_WHAT YOU HAVE TO DO_. Where a record contains an image, leave the image out and print the rest exactly.

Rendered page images
────────────────────
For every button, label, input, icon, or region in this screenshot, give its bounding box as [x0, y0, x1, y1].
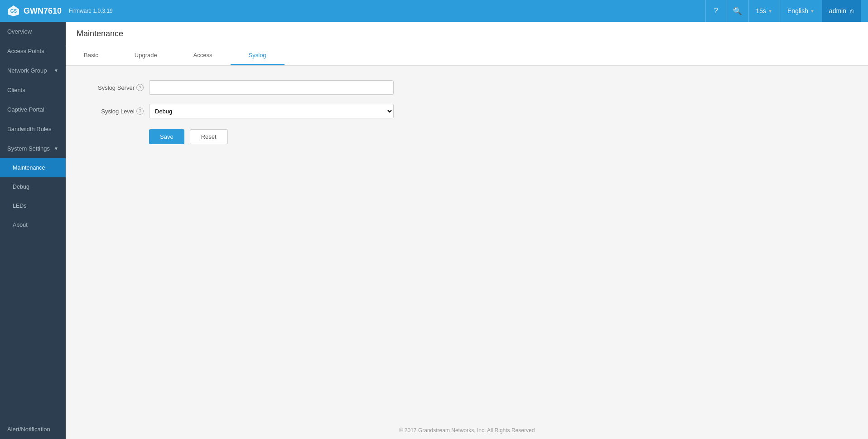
tabs: Basic Upgrade Access Syslog	[66, 46, 868, 66]
search-button[interactable]: 🔍	[727, 0, 749, 22]
syslog-level-help-icon[interactable]: ?	[136, 107, 144, 115]
timer-value: 15s	[756, 7, 767, 15]
sidebar-item-debug[interactable]: Debug	[0, 177, 66, 196]
syslog-server-input[interactable]	[149, 80, 394, 95]
sidebar-access-points-label: Access Points	[7, 48, 44, 54]
header: GS GWN7610 Firmware 1.0.3.19 ? 🔍 15s ▼ E…	[0, 0, 868, 22]
footer: © 2017 Grandstream Networks, Inc. All Ri…	[66, 422, 868, 439]
sidebar-network-group-label: Network Group	[7, 67, 47, 74]
language-label: English	[787, 7, 808, 15]
sidebar-item-network-group[interactable]: Network Group ▼	[0, 61, 66, 80]
sidebar-alert-label: Alert/Notification	[7, 426, 50, 433]
sidebar-item-access-points[interactable]: Access Points	[0, 41, 66, 61]
timer-selector[interactable]: 15s ▼	[749, 0, 780, 22]
tab-syslog[interactable]: Syslog	[231, 46, 285, 65]
tab-basic[interactable]: Basic	[66, 46, 116, 65]
sidebar-item-maintenance[interactable]: Maintenance	[0, 158, 66, 177]
firmware-label: Firmware 1.0.3.19	[69, 8, 705, 14]
save-button[interactable]: Save	[149, 129, 184, 144]
layout: Overview Access Points Network Group ▼ C…	[0, 22, 868, 439]
logo[interactable]: GS GWN7610	[7, 5, 62, 17]
page-title: Maintenance	[77, 29, 857, 39]
sidebar: Overview Access Points Network Group ▼ C…	[0, 22, 66, 439]
form-buttons: Save Reset	[149, 129, 857, 144]
help-button[interactable]: ?	[705, 0, 727, 22]
sidebar-maintenance-label: Maintenance	[13, 165, 45, 171]
reset-button[interactable]: Reset	[190, 129, 228, 144]
form-content: Syslog Server ? Syslog Level ? Debug Inf…	[66, 66, 868, 422]
main-content: Maintenance Basic Upgrade Access Syslog …	[66, 22, 868, 439]
tab-upgrade[interactable]: Upgrade	[116, 46, 175, 65]
syslog-level-row: Syslog Level ? Debug Info Warning Error …	[77, 104, 857, 118]
sidebar-item-overview[interactable]: Overview	[0, 22, 66, 41]
header-actions: ? 🔍 15s ▼ English ▼ admin ⎋	[705, 0, 861, 22]
svg-text:GS: GS	[10, 9, 17, 14]
sidebar-about-label: About	[13, 222, 28, 228]
admin-menu[interactable]: admin ⎋	[822, 0, 861, 22]
sidebar-item-leds[interactable]: LEDs	[0, 196, 66, 215]
syslog-level-label: Syslog Level ?	[77, 107, 149, 115]
sidebar-overview-label: Overview	[7, 28, 32, 35]
sidebar-system-settings-label: System Settings	[7, 145, 50, 152]
sidebar-item-system-settings[interactable]: System Settings ▼	[0, 139, 66, 158]
system-settings-chevron-icon: ▼	[54, 146, 58, 151]
sidebar-item-captive-portal[interactable]: Captive Portal	[0, 100, 66, 119]
syslog-server-row: Syslog Server ?	[77, 80, 857, 95]
language-chevron-icon: ▼	[810, 9, 815, 14]
logo-text: GWN7610	[24, 6, 62, 16]
tab-access[interactable]: Access	[175, 46, 231, 65]
sidebar-debug-label: Debug	[13, 184, 29, 190]
sidebar-clients-label: Clients	[7, 87, 25, 93]
syslog-server-label: Syslog Server ?	[77, 84, 149, 91]
logout-icon: ⎋	[850, 7, 854, 15]
page-header: Maintenance	[66, 22, 868, 46]
network-group-chevron-icon: ▼	[54, 68, 58, 73]
timer-chevron-icon: ▼	[768, 9, 772, 14]
copyright-text: © 2017 Grandstream Networks, Inc. All Ri…	[399, 427, 535, 434]
sidebar-leds-label: LEDs	[13, 203, 27, 209]
language-selector[interactable]: English ▼	[780, 0, 822, 22]
syslog-level-select[interactable]: Debug Info Warning Error Critical	[149, 104, 394, 118]
sidebar-item-bandwidth-rules[interactable]: Bandwidth Rules	[0, 119, 66, 139]
admin-label: admin	[829, 7, 846, 15]
sidebar-item-clients[interactable]: Clients	[0, 80, 66, 100]
sidebar-captive-portal-label: Captive Portal	[7, 106, 44, 113]
sidebar-bandwidth-rules-label: Bandwidth Rules	[7, 126, 52, 132]
sidebar-item-alert-notification[interactable]: Alert/Notification	[0, 419, 66, 439]
sidebar-item-about[interactable]: About	[0, 215, 66, 234]
syslog-server-help-icon[interactable]: ?	[136, 84, 144, 91]
logo-icon: GS	[7, 5, 20, 17]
────────────────────
_SOLUTION TO THE EXERCISE_.
For every button, label, input, icon, or region in this screenshot, give its bounding box as [x0, y0, x1, y1].
tabs: Basic Upgrade Access Syslog	[66, 46, 868, 66]
search-button[interactable]: 🔍	[727, 0, 749, 22]
syslog-level-help-icon[interactable]: ?	[136, 107, 144, 115]
timer-value: 15s	[756, 7, 767, 15]
sidebar-item-debug[interactable]: Debug	[0, 177, 66, 196]
syslog-server-input[interactable]	[149, 80, 394, 95]
sidebar-access-points-label: Access Points	[7, 48, 44, 54]
header: GS GWN7610 Firmware 1.0.3.19 ? 🔍 15s ▼ E…	[0, 0, 868, 22]
footer: © 2017 Grandstream Networks, Inc. All Ri…	[66, 422, 868, 439]
sidebar-network-group-label: Network Group	[7, 67, 47, 74]
language-label: English	[787, 7, 808, 15]
sidebar-item-network-group[interactable]: Network Group ▼	[0, 61, 66, 80]
sidebar-alert-label: Alert/Notification	[7, 426, 50, 433]
sidebar-item-access-points[interactable]: Access Points	[0, 41, 66, 61]
timer-selector[interactable]: 15s ▼	[749, 0, 780, 22]
tab-syslog[interactable]: Syslog	[231, 46, 285, 65]
tab-basic[interactable]: Basic	[66, 46, 116, 65]
sidebar-item-maintenance[interactable]: Maintenance	[0, 158, 66, 177]
firmware-label: Firmware 1.0.3.19	[69, 8, 705, 14]
save-button[interactable]: Save	[149, 129, 184, 144]
layout: Overview Access Points Network Group ▼ C…	[0, 22, 868, 439]
logo[interactable]: GS GWN7610	[7, 5, 62, 17]
page-title: Maintenance	[77, 29, 857, 39]
sidebar: Overview Access Points Network Group ▼ C…	[0, 22, 66, 439]
form-buttons: Save Reset	[149, 129, 857, 144]
help-button[interactable]: ?	[705, 0, 727, 22]
sidebar-maintenance-label: Maintenance	[13, 165, 45, 171]
reset-button[interactable]: Reset	[190, 129, 228, 144]
form-content: Syslog Server ? Syslog Level ? Debug Inf…	[66, 66, 868, 422]
main-content: Maintenance Basic Upgrade Access Syslog …	[66, 22, 868, 439]
tab-upgrade[interactable]: Upgrade	[116, 46, 175, 65]
syslog-level-row: Syslog Level ? Debug Info Warning Error …	[77, 104, 857, 118]
sidebar-item-overview[interactable]: Overview	[0, 22, 66, 41]
header-actions: ? 🔍 15s ▼ English ▼ admin ⎋	[705, 0, 861, 22]
svg-text:GS: GS	[10, 9, 17, 14]
sidebar-about-label: About	[13, 222, 28, 228]
admin-menu[interactable]: admin ⎋	[822, 0, 861, 22]
sidebar-item-leds[interactable]: LEDs	[0, 196, 66, 215]
syslog-level-label: Syslog Level ?	[77, 107, 149, 115]
sidebar-overview-label: Overview	[7, 28, 32, 35]
sidebar-system-settings-label: System Settings	[7, 145, 50, 152]
sidebar-item-system-settings[interactable]: System Settings ▼	[0, 139, 66, 158]
system-settings-chevron-icon: ▼	[54, 146, 58, 151]
sidebar-item-captive-portal[interactable]: Captive Portal	[0, 100, 66, 119]
syslog-server-row: Syslog Server ?	[77, 80, 857, 95]
language-chevron-icon: ▼	[810, 9, 815, 14]
logo-text: GWN7610	[24, 6, 62, 16]
tab-access[interactable]: Access	[175, 46, 231, 65]
sidebar-debug-label: Debug	[13, 184, 29, 190]
sidebar-clients-label: Clients	[7, 87, 25, 93]
syslog-server-label: Syslog Server ?	[77, 84, 149, 91]
logout-icon: ⎋	[850, 7, 854, 15]
page-header: Maintenance	[66, 22, 868, 46]
network-group-chevron-icon: ▼	[54, 68, 58, 73]
timer-chevron-icon: ▼	[768, 9, 772, 14]
copyright-text: © 2017 Grandstream Networks, Inc. All Ri…	[399, 427, 535, 434]
sidebar-leds-label: LEDs	[13, 203, 27, 209]
language-selector[interactable]: English ▼	[780, 0, 822, 22]
syslog-level-select[interactable]: Debug Info Warning Error Critical	[149, 104, 394, 118]
sidebar-item-bandwidth-rules[interactable]: Bandwidth Rules	[0, 119, 66, 139]
admin-label: admin	[829, 7, 846, 15]
sidebar-item-clients[interactable]: Clients	[0, 80, 66, 100]
sidebar-captive-portal-label: Captive Portal	[7, 106, 44, 113]
sidebar-bandwidth-rules-label: Bandwidth Rules	[7, 126, 52, 132]
sidebar-item-alert-notification[interactable]: Alert/Notification	[0, 419, 66, 439]
sidebar-item-about[interactable]: About	[0, 215, 66, 234]
syslog-server-help-icon[interactable]: ?	[136, 84, 144, 91]
logo-icon: GS	[7, 5, 20, 17]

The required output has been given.